In 2012, 350.org, which helped lead the sit-ins and protests that forced Keystone XL into the national spotlight, will be: 

  • Mobilizing youth and climate voters in key swing states: With staff and tens of thousands of grassroots volunteers, 350.org will work with celebrities, youth activists, and other movement leaders to build an army so strong that it will not allow a national politician to set foot in a swing state without being met by hundreds of climate activists demanding that politicians “Make Polluters Pay” and end taxpayer subsidies to fossil fuel companies. 
     
  • Organizing mass protests against extreme energy projects: Mass action and civil disobedience stopped Keystone XL and 350.org will work with allies to use these tactics to take on other extreme energy projects, including the Enbridge Northern Gateway tar sands pipeline in Canada. 
     
  • Challenging the media to question candidates about the climate crisis: Coverage of the climate crisis had dropped over the past year and the current crop of Republican presidential candidates have rarely been held to account for their anti-science views. 350.org will challenge debate monitors and Sunday talk show hosts to ask the candidates direct questions about their specific plans to transition the nation off of fossil fuels. 

"Keystone was a defensive battle against a dangerous pipeline," said Bill McKibben, "But to really fight global warming we need to go on the offense against the power of the fossil fuel lobby. And that begins by telling the obvious truth--these guys are perverting the political process by paying huge sums of money to Congressmen and Senators. We wouldn't tolerate that kind of conflict if it was the Super Bowl at stake, or even your daughter's middle school gymnastics meet. That's why there will be 500 or more 'referees' on Capitol Hill Tuesday at noon to 'blow a whistle' on this kind of endemic influence-buying." 

The action will take place at noon Tuesday on the West Lawn of the Capitol and will feature a marching band, the executive directors of a number of environmental groups, and, yes, over 500 people dressed in full referee outfits, complete with whistles and penalty flags. 

McKibben hopes that the protest and upcoming campaigns will open up a new front in environmentalists’ fight with fossil fuel companies. 

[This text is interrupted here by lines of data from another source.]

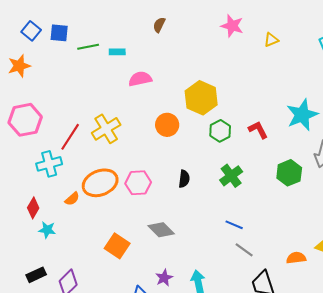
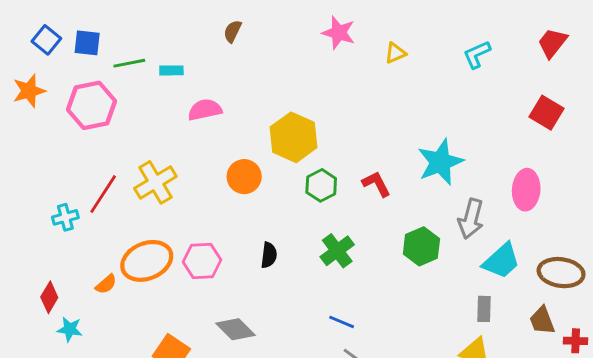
pink hexagon: (25, 120) -> (91, 105), moved
cyan cross: (49, 164) -> (65, 217), moved, size x0.7

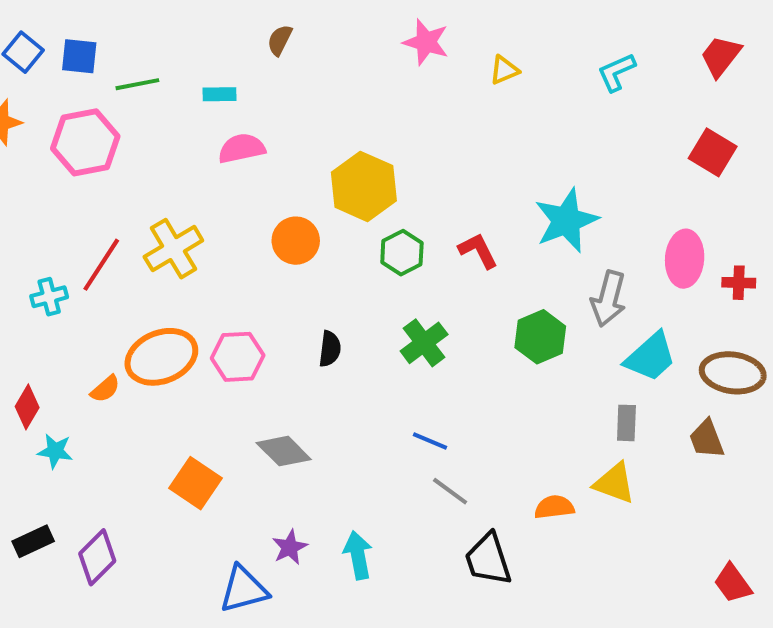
cyan rectangle: (171, 70) -> (220, 94), moved
red cross: (576, 341) -> (739, 283), moved

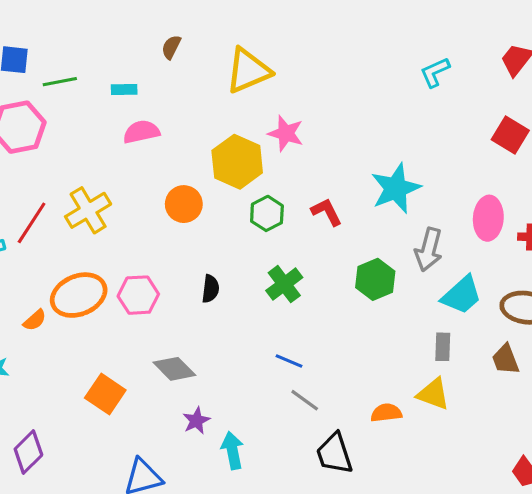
pink star: (426, 42) -> (286, 133), moved
yellow triangle: (504, 70) -> (248, 71), moved, size x2.0
purple star: (290, 547) -> (196, 421), moved

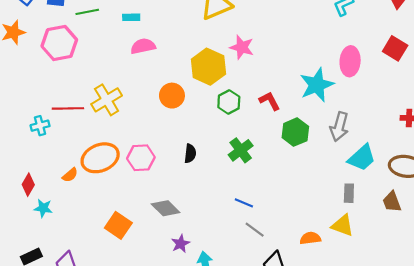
pink ellipse: (488, 218) -> (350, 61), moved
red line: (32, 223) -> (68, 108), turned 56
green hexagon: (375, 279) -> (295, 132), moved

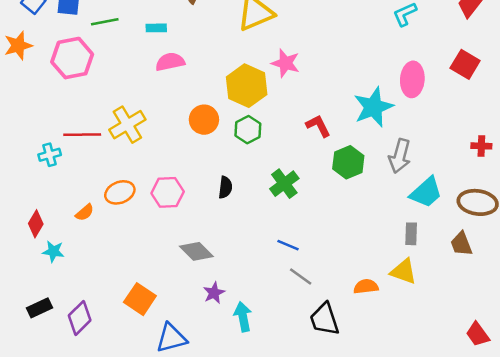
green hexagon: (229, 102) -> (248, 130), moved
orange ellipse: (100, 158) -> (120, 192), size x0.7
orange square: (118, 225) -> (140, 299), moved

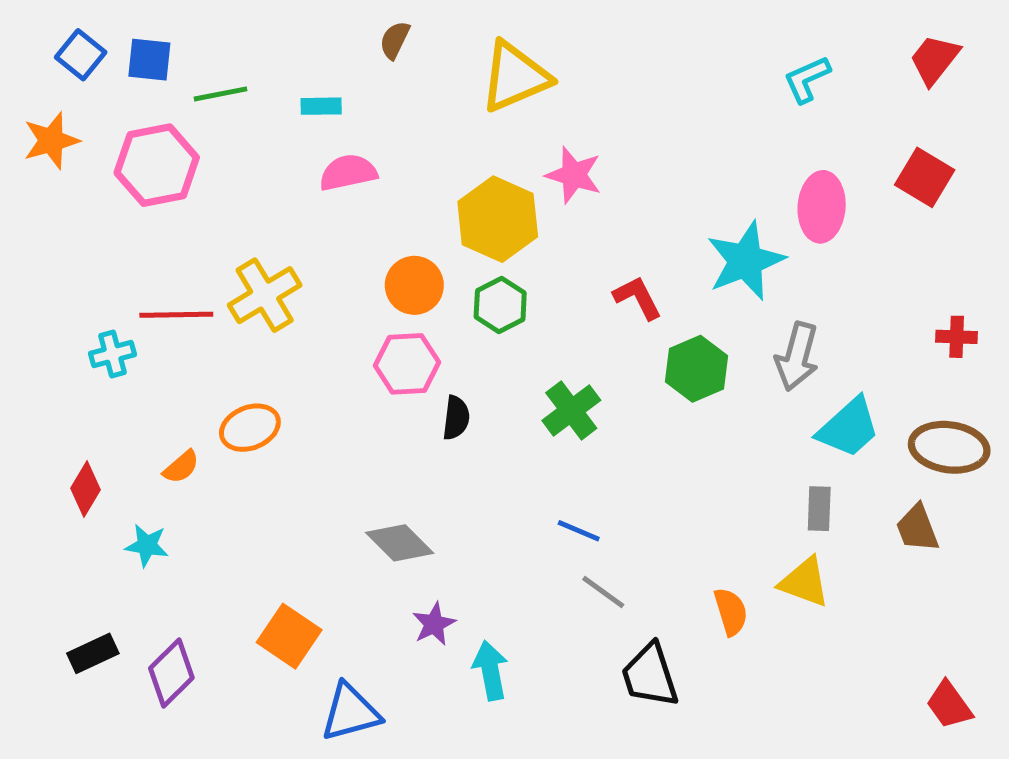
pink hexagon: (168, 192) -> (407, 364), moved
cyan star: (53, 251) -> (147, 545), moved
orange semicircle: (366, 287) -> (731, 612), turned 80

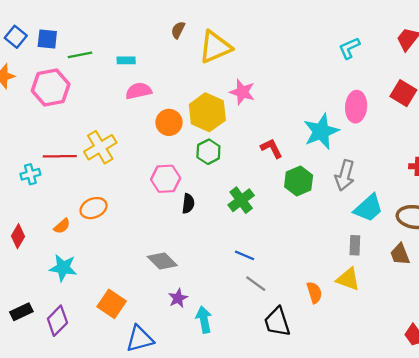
brown semicircle: (395, 40) -> (178, 30), moved
orange circle: (414, 285) -> (169, 122), moved
cyan star: (147, 545) -> (63, 268), moved, size x1.4

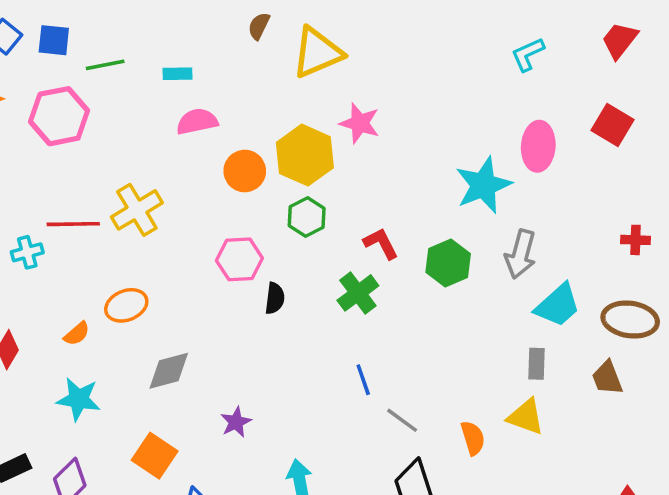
red L-shape: (272, 148) -> (381, 243), moved
blue line: (244, 255) -> (363, 380), turned 48
gray diamond: (162, 261) -> (169, 371), moved, turned -60
gray line: (256, 284) -> (402, 420), moved
purple star: (178, 298) -> (236, 422), moved

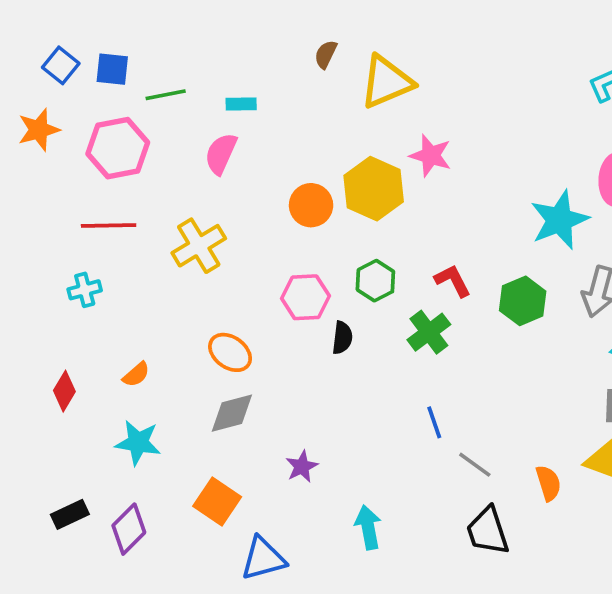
pink semicircle: (197, 121) -> (221, 154), moved, turned -54
green hexagon: (307, 217) -> (375, 281), moved
red line: (73, 224) -> (109, 225), moved
orange ellipse: (126, 305) -> (230, 352), moved, turned 57

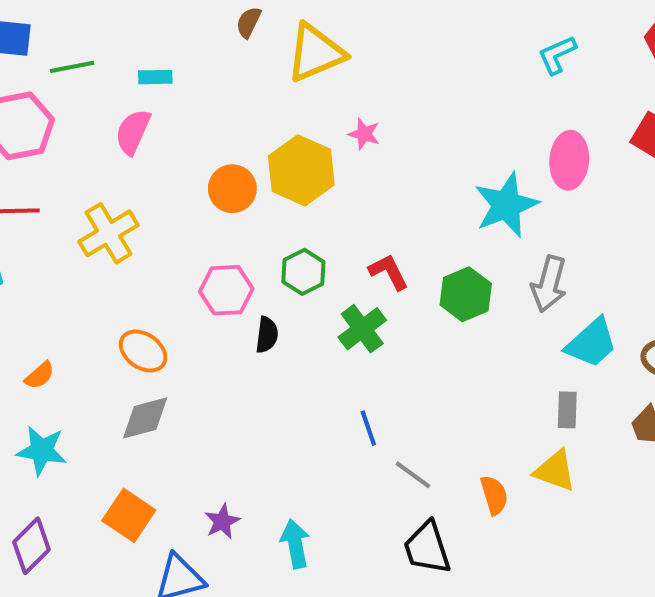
pink star: (431, 156) -> (364, 134), size x0.7
purple star: (302, 467) -> (222, 521), moved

"Keystone is small potatoes compared to the really big favors that big oil's fleet of Congressmen provide it each year: billions of dollars in subsidies to the most profitable industry on earth," said McKibben. "Can we really not think of a better use for taxpayer's money than sending gifts to Exxon and BP? And of course the biggest gift of all is that, along with other industries, they get to dump their waste into the atmosphere for free. It's all outrageous, but we're so used to this kind of business as usual that our outrage has turned to cynicism. We're determined to be aggressively naive--to ask if we really have to keep turning over our democracy to the biggest polluters on earth."